• [Work item]: Filter this listing down to the lines that contain the word "Home", and copy them.

══════

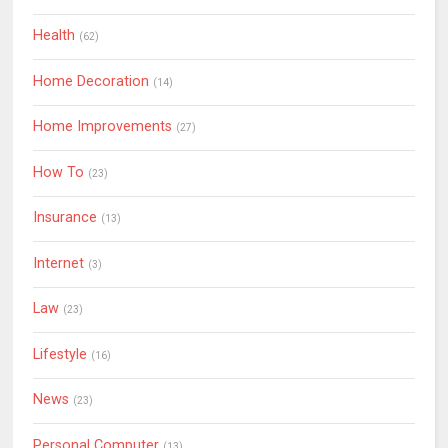
Health
(62)
Home Decoration
(14)
Home Improvements
(27)
How To
(23)
Insurance
(13)
Internet
(3)
Law
(23)
Lifestyle
(16)
News
(23)
Personal Computer
(13)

══════

• [Result for this exercise]:
Home Decoration
Home Improvements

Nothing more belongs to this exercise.